Joe O’Loughlin’s book is tremendously ambitious and has a great deal to commend it. It starts out in Ireland in the late eighteenth century and follows two sons of a Catholic chandler. After the father meets hard times, one son joins the Royal Navy, the other, the United Irishmen (a group of idealists, inspired by the French revolution, seeking freedom from colonial rule in Ireland). The two brothers eventually meet at sea while fighting for opposing sides. When Jack, the older brother, comes ashore at New Orleans, as a prisoner of the French, he decides to change sides and to join the American Navy. He does this for the sake of love, and in order to help his parents start a new life in America. Thus we have three contrasting scenarios: the harbour town of Cobh in Ireland; on board a British naval ship, and New Orleans.
The writer has excellent sea legs and the prose positively skims across the page when he’s out at sea. Just as in Patrick O Brien’s books, his depictions of naval life are full of colour and self assurance. The curious nature of naval etiquette, the complexity of the canvas sails, and the vividness of naval language are well covered.

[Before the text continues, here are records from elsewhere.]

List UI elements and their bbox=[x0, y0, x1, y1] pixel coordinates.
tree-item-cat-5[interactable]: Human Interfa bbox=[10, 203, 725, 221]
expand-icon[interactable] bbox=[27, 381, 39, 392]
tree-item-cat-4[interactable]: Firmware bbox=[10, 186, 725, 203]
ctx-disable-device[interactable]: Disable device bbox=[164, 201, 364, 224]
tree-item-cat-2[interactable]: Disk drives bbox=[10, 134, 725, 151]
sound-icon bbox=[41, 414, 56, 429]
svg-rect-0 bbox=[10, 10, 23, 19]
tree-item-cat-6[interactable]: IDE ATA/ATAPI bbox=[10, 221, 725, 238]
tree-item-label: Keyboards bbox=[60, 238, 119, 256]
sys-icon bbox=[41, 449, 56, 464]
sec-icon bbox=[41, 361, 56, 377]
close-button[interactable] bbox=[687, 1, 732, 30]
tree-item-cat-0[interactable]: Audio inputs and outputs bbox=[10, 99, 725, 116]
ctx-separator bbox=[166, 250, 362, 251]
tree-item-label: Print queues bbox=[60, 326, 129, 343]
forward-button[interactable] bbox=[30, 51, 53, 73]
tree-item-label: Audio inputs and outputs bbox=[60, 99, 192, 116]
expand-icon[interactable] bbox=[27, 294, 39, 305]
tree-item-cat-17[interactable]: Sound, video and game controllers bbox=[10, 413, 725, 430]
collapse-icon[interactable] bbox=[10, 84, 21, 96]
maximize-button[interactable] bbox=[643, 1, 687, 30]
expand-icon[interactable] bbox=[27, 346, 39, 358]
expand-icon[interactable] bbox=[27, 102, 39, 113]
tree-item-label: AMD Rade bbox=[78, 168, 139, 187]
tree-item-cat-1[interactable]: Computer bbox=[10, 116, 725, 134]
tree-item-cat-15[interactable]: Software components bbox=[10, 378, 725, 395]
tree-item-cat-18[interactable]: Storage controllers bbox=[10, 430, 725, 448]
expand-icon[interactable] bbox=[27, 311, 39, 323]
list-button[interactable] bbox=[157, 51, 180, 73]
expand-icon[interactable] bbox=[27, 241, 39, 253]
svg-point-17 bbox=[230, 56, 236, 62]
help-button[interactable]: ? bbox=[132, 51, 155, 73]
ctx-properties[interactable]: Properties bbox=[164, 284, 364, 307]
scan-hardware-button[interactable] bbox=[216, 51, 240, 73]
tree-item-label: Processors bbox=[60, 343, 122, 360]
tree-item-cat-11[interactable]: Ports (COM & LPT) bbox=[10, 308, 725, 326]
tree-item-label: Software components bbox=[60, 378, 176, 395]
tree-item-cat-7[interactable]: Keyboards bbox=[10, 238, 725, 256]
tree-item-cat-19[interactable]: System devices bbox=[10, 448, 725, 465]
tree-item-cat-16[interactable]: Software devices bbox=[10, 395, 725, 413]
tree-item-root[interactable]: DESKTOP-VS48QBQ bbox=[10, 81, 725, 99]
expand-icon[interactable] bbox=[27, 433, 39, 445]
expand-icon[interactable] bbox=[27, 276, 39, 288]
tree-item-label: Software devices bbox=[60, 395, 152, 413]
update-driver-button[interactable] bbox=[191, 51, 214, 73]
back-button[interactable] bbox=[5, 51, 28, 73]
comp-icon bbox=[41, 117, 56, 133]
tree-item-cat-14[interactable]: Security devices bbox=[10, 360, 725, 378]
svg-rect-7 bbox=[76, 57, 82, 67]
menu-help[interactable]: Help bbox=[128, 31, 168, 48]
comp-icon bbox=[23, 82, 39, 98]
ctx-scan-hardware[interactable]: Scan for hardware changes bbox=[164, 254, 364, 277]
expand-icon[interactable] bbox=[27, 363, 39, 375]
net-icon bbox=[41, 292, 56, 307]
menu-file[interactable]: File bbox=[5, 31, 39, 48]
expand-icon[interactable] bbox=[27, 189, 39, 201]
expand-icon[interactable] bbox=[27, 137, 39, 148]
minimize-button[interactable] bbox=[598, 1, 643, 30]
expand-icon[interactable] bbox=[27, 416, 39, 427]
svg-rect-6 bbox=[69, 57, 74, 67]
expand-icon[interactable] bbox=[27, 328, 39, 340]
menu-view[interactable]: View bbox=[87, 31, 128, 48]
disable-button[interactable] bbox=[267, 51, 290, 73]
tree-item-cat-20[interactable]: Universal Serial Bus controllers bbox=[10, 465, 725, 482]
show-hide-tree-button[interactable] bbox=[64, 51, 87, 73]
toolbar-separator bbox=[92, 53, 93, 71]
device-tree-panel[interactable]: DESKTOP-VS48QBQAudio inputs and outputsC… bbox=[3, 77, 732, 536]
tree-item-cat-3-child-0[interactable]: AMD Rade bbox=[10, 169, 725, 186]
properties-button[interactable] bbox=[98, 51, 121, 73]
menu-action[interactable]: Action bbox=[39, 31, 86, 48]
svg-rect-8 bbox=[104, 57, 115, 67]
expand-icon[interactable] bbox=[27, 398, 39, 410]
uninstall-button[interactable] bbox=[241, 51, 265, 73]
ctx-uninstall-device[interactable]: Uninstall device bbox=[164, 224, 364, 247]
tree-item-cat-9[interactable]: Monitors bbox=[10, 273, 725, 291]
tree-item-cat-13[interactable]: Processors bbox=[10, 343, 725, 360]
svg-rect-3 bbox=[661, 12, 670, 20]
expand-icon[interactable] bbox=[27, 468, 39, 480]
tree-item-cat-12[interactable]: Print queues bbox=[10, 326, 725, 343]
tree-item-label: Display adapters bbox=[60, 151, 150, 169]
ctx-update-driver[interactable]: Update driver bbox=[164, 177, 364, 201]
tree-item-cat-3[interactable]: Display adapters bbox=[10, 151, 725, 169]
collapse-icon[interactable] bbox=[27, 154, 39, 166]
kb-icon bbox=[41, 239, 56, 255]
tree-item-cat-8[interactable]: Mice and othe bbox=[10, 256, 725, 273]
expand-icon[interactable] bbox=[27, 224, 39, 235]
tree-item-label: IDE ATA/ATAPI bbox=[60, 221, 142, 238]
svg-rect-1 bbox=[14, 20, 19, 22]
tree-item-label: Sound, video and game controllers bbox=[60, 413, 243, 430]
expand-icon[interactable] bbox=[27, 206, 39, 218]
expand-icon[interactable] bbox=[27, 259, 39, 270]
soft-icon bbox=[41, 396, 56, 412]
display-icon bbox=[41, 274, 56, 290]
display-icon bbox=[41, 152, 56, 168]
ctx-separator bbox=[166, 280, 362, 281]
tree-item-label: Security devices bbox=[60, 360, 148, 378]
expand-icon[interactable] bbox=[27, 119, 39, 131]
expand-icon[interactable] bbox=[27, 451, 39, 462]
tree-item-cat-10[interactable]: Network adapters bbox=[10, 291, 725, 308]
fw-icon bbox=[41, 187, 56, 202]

As is the contact that sailors of old had with their senses and intuition - the sound of rigging, of wind, of the sea, were important indicators of the weather which so affected their well being. The book made interesting comparisons between the mores of the new and old worlds. I was interested to read that the navy in America was better served with gunnery and more democratic but also less law abiding. The line between piracy and self defence, fine at the best of times for all nations, was at its finest among US ships. How the British navy managed to be so successful in defending its mercantile interests during the eighteenth and nineteenth centuries is a mystery; my own research about the British Admiral, Edward Vernon, has found that the system of impressing and poor pay resulted in constantly undermanned ships. This novel makes the same point. Given the camaraderie that develops between sailors at sea, the callow way in which Jack turned his back on his former comrades without so much as a pang of guilt or shame, was rather shocking. Jack is meant to be a decent sort and as such would have been more ‘conflicted’ by his treasonous change of sides.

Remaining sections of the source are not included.